Ich werde damit weitermachen, sagt sie zu sich. Ich werde Mutter bitten, mir noch mehr Dosen zu schicken. Aber wie lange wird es dauern, bis das Paket hier ist? Drei Monate? Und wenn ich es selbst versuche? Mir in der Apotheke von Sandford die Ingredienzien besorge und die Creme selbst anrühre? Ja, das könnte gehen. Mit der Mutter hat sie einmal darüber gesprochen, woraus die Creme denn wohl bestehe, sie weiß also, was sie zu besorgen hat. Zu der Apotheke im Nachbarort fährt der Onkel von Zeit zu Zeit, um sich ein Pflaster gegen Rückenschmerzen zu besorgen, dann nimmt er Helena mit. Mr Henderson, der Inhaber, ist ein freundlicher alter Mann, immer zu Scherzen aufgelegt.

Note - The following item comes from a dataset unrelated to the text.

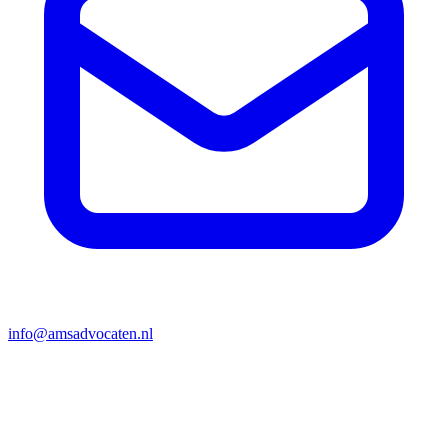
info@amsadvocaten.nl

Ja, sie wird bei ihm einkaufen und die Creme selbst herstellen. Die Nachbarin war neulich schon wieder im Laden und wollte eine Dose als Geburtstagsgeschenk für ihre Schwester. Und es war keine mehr da. Helena weiß: Der Absatz wird nicht das Problem sein. Allein die Zufuhr. Wenn es ihr gelingt, die Creme selbst herzustellen, könnte sie irgendwann so weit kommen, sich mit einem Laden selbständig zu machen. Ihr schwindelt ein wenig, zugleich aber empfindet sie eine große Erleichterung und sogar Freude, denn endlich sieht sie vor sich einen Weg. Und der führt sie – nach Melbourne! Dort ist sie einst an Land gegangen und hat sich vor der Weiterfahrt nach Coleraine ein wenig umgeschaut. In Melbourne gibt es Leute, die gut aussehen wollen – wie in Wien. Schafe hat sie dort keine gesehen, dafür die neueste Mode. Helena hat ein Ziel.
Ihre Versuche, in des Onkels Küche eine Creme zu produzieren, schlugen indes fehl. Entweder war die Mischung aus Ölen, Kräutern, Wasser und Parfum zu flüssig oder zu fest, auch wollten sich die Bestandteile nicht recht verbinden, und Helena gab auf. Ich brauche mehr Wissen über Chemie, dachte sie. Und wer ihr da weiterhelfen konnte, war niemand anders als Mr Henderson. Wie der Alte in seinem weißen Kittel zwischen den Pülverchen und Pastillen hantierte, wirkte er sehr kompetent, und Helena hatte auch nie eine Hilfskraft in den nach Eukalyptus duftenden Räumen bemerkt. Ob er womöglich …? Bei der nächsten Gelegenheit bat sie ihn geradeheraus um eine Anstellung. Der Apotheker sah sie zweifelnd an und fragte: „Was sagt denn der Onkel dazu?“, doch Helena glaubte zu bemerken, dass er die Idee gut fand.
Als sie ihm ihr Leid mit den Inhaltsstoffen der Creme klagte, die sich nicht vermischen wollten, lachte er und dozierte:
„Emulsionen sind eine Wissenschaft für sich. Öl und Wasser stoßen sich ja ab – wie kriegt man es also hin, sie so zu mischen, dass eine glatte Konsistenz dabei herauskommt? Wenn Sie bei mir anfangen wollen, Miss Rubinstein, kann ich es Ihnen zeigen.“
Onkel Bernhard wurde von Helena vor vollendete Tatsachen gestellt. Eigentlich wollte er erst einmal an Vater Rubinstein schreiben, hatte auch, wie er zugab, einen weiteren Heiratskandidaten an der Hand, aber Helena war jetzt nicht mehr aufzuhalten. Von Onkel Louis’ Übergriff hatte sie noch nichts erzählt, sie war aber entschlossen, damit rauszurücken, wenn Onkel Bernhard sich ihr in den Weg stellte. Doch was sollte der machen – er ließ sie ziehen.